Factors that will drive stock market this week
With the coronavirus uncontained, the stock market remains volatile. Investors should buckle up and expect the up and down trend we are seeing, where a market which has seen a hype of activity during a near-global economic shutdown suddenly falls, then rises again, sometimes reaching a new daily or weekly high, then falls again, in a cyclical trend that surprises even the best of market forecasters.
The outlook of the market starts and ends with the coronavirus being contained or subsiding. However, while the resurgence of new coronavirus cases is a cause for concern, a few other factors will determine the July market outlook.
Rising infections
The first and most important factor of course is the virus. The hopes for a sustained economic recovery, especially in the United States, rests with its ability to effectively contain the coronavirus epidemic. At present, the lack of a uniform nationwide strategy makes public health outcomes uncertain. The market has shown a tendency to react to news about a vaccine. A COVID-19 vaccine would indeed change the trajectory of the pandemic, allow economies to fully reopen and people to return to work and school.
But a vaccine may still not be an immediate silver bullet that solves the pandemic, especially its aftereffects. The IMF warned last week that stocks could suffer a second meltdown in the event of another global spike in infections.
Economic reports
Investors are waiting on the Labor Department’s monthly jobs report this week. The May jobs report showed the U.S. economy added over 2.5 million jobs, which confounds expectations of another big decline and, perhaps, raising the expectations for a big bounce. Analysts estimate that 3 million jobs may have been added in June and the unemployment rate will fall again to 12% from 13.3%. But a disappointing report could shock investors and flatten the market to the same degree that May’s report triggered an upward trend.

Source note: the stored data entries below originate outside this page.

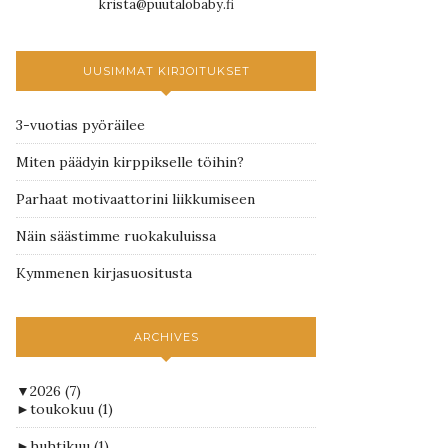
krista@puutalobaby.fi
UUSIMMAT KIRJOITUKSET
3-vuotias pyöräilee
Miten päädyin kirppikselle töihin?
Parhaat motivaattorini liikkumiseen
Näin säästimme ruokakuluissa
Kymmenen kirjasuositusta
ARCHIVES
▼
2026
(7)
►
toukokuu
(1)
►
huhtikuu
(1)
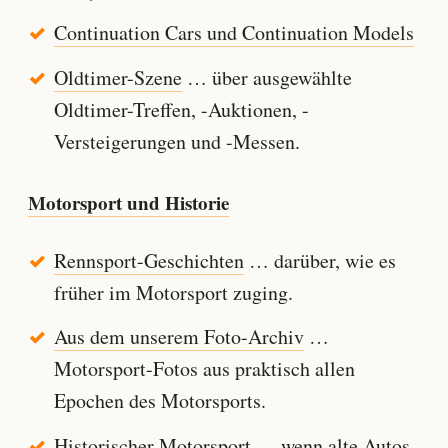
Continuation Cars und Continuation Models
Oldtimer-Szene
… über ausgewählte
Oldtimer-Treffen, -Auktionen, -
Versteigerungen und -Messen.
Motorsport und Historie
Rennsport-Geschichten
… darüber, wie es
früher im Motorsport zuging.
Aus dem unserem Foto-Archiv
…
Motorsport-Fotos aus praktisch allen
Epochen des Motorsports.
Historischer Motorsport
… wenn alte Autos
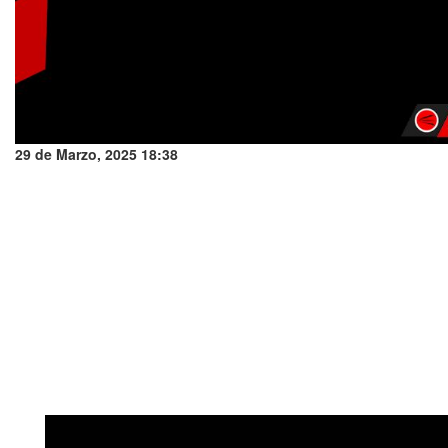
29 de Marzo, 2025 18:38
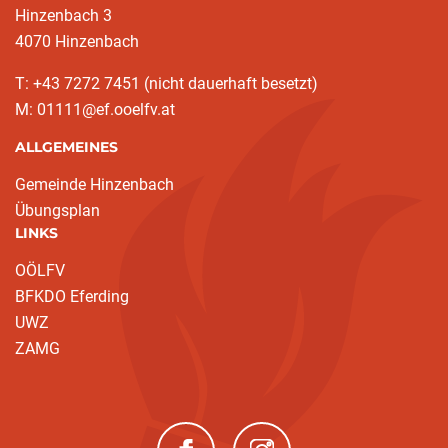
Hinzenbach 3
4070 Hinzenbach
T: +43 7272 7451 (nicht dauerhaft besetzt)
M: 01111@ef.ooelfv.at
ALLGEMEINES
Gemeinde Hinzenbach
Übungsplan
LINKS
OÖLFV
BFKDO Eferding
UWZ
ZAMG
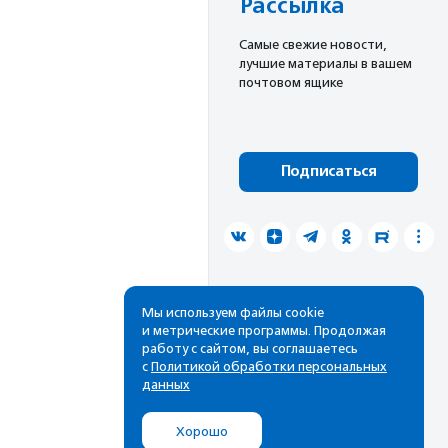
Рассылка
Cамые свежие новости,
лучшие материалы в вашем
почтовом ящике
Подписаться
Мы используем файлы cookie
и метрические программы. Продолжая
работу с сайтом, вы соглашаетесь
с
Политикой обработки персональных
данных
Хорошо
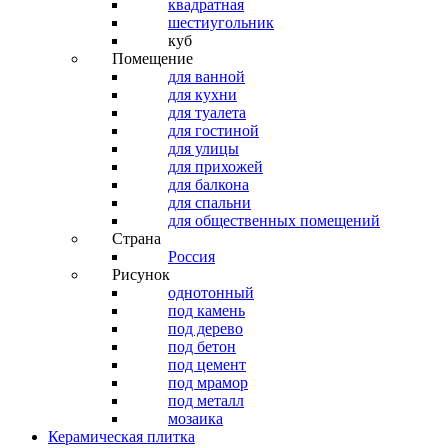
квадратная
шестиугольник
куб
Помещение
для ванной
для кухни
для туалета
для гостиной
для улицы
для прихожей
для балкона
для спальни
для общественных помещений
Страна
Россия
Рисунок
однотонный
под камень
под дерево
под бетон
под цемент
под мрамор
под металл
мозаика
Керамическая плитка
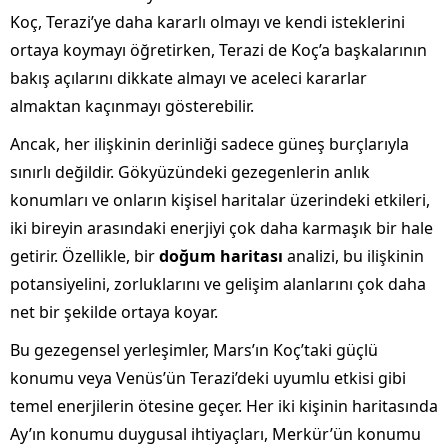
Koç, Terazi’ye daha kararlı olmayı ve kendi isteklerini
ortaya koymayı öğretirken, Terazi de Koç’a başkalarının
bakış açılarını dikkate almayı ve aceleci kararlar
almaktan kaçınmayı gösterebilir.
Ancak, her ilişkinin derinliği sadece güneş burçlarıyla
sınırlı değildir. Gökyüzündeki gezegenlerin anlık
konumları ve onların kişisel haritalar üzerindeki etkileri,
iki bireyin arasındaki enerjiyi çok daha karmaşık bir hale
getirir. Özellikle, bir
doğum haritası
analizi, bu ilişkinin
potansiyelini, zorluklarını ve gelişim alanlarını çok daha
net bir şekilde ortaya koyar.
Bu gezegensel yerleşimler, Mars’ın Koç’taki güçlü
konumu veya Venüs’ün Terazi’deki uyumlu etkisi gibi
temel enerjilerin ötesine geçer. Her iki kişinin haritasında
Ay’ın konumu duygusal ihtiyaçları, Merkür’ün konumu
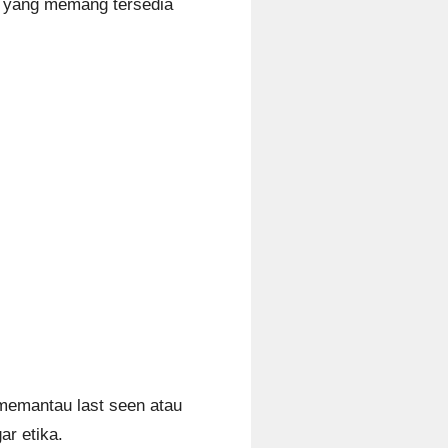
si yang memang tersedia
 memantau last seen atau
ar etika.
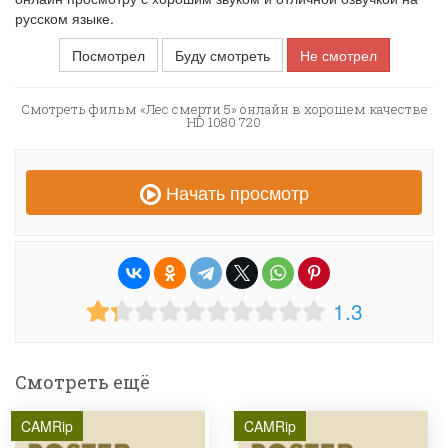
русском языке.
Посмотрел
Буду смотреть
Не смотрел
Смотреть фильм «Лес смерти 5» онлайн в хорошем качестве
HD 1080 720
Начать просмотр
1.3
Смотреть ещё
CAMRip
CAMRip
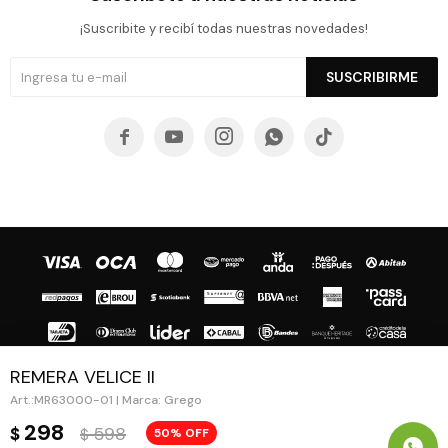
¡Suscribite y recibí todas nuestras novedades!
SUSCRIBIRME





REMERA VELICE II
MR63000-01 | Marca: Grego
© Copyright 2026 / Guapa - Paprika
298
598
$
50
$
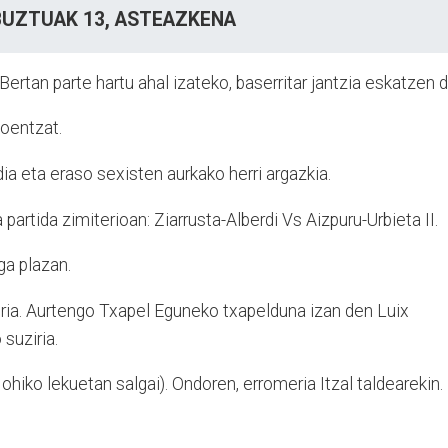
BUZTUAK 13,
ASTEAZKENA
Bertan parte hartu ahal izateko, baserritar jantzia eskatzen d
oentzat.
dia eta eraso sexisten aurkako herri argazkia.
partida zimiterioan: Ziarrusta-Alberdi Vs Aizpuru-Urbieta II.
ga plazan.
ria. Aurtengo Txapel Eguneko txapelduna izan den Luix
 suziria.
 ohiko lekuetan salgai). Ondoren, erromeria Itzal taldearekin.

Over 30 million Americans are collecting unemployment benefits. Many observers are worried that a full recovery in jobs could take years to return to pre-coronavirus levels. For instance, during the 10 recessions since 1950, it took an average of 30 months for lost jobs to recover, and none of those recessions saw labor-market declines of the magnitude and celerity of this recession, according to Ryan Detrick, senior market strategist at LPL Financial, in a Friday research note.
Quarter-end rebalancing
The market has seen a significant rally in global equities in the second quarter, and it’s natural to believe that there will be some quarter-end rebalancing out of stocks and into bonds. If this happens, billions of dollars of stocks and bonds could be shifted in investment portfolios, as investors aim to maintain specific allocations of stocks and fixed-income investments at quarter or month-end.
Those allocations are traditionally about 60% stocks and 40% bonds but the massive run-up in equities over the quarter may compel a sizable rebalancing. According to CNBC, the rebalancing could range from $35 billion to $76 billion. The quarter-end rebalancing could exacerbate the volatility we’re seeing towards the end of the current quarter, and investors must be cautious not to time the market in anticipation of pension moves, for instance.
Stalled stimulus
The U.S. Congress has deliberated on further government stimulus to help small businesses and individuals, and another relief measure is likely to come by late July. However, there are worries the stimulus could stall due to a lack of a bipartisan consensus. Though Congress passed a $3 trillion relief stimulus last month, without extra aid soon, the economy and the market could stall.
Biden’s lead
Recent polls have seen the presumptive Democratic presidential nominee Joe Biden pulling ahead of Trump 50% to 36%, just a week after a Fox News poll saw Biden leading 50% to 38%.
Biden has said he would raise the corporate tax rate to 28%, rolling back Trump’s 2017 corporate tax reforms. A report from Goldman Sachs estimates that such an outcome would shift 2021 earnings per share for the S&P 500 to $150 from a current estimate of $170.
Market Technicals
The stock market’s upward trend could also suffer from a break in a trendline for a 10-year Treasury note. The yield on the benchmark 10-year broke below a rising trend line, catching a flight-to-safety bid, to push it 3.8 basis points (0.038) percentage points lower to a yield of 0.636%, marking its lowest yield close since May 14, according to Dow Jones Market Data last week. That move suggests that the uptrend off the COVID-19 low in early March has ended, and we may see lower yields in sessions ahead combined with a bigger equities retracement.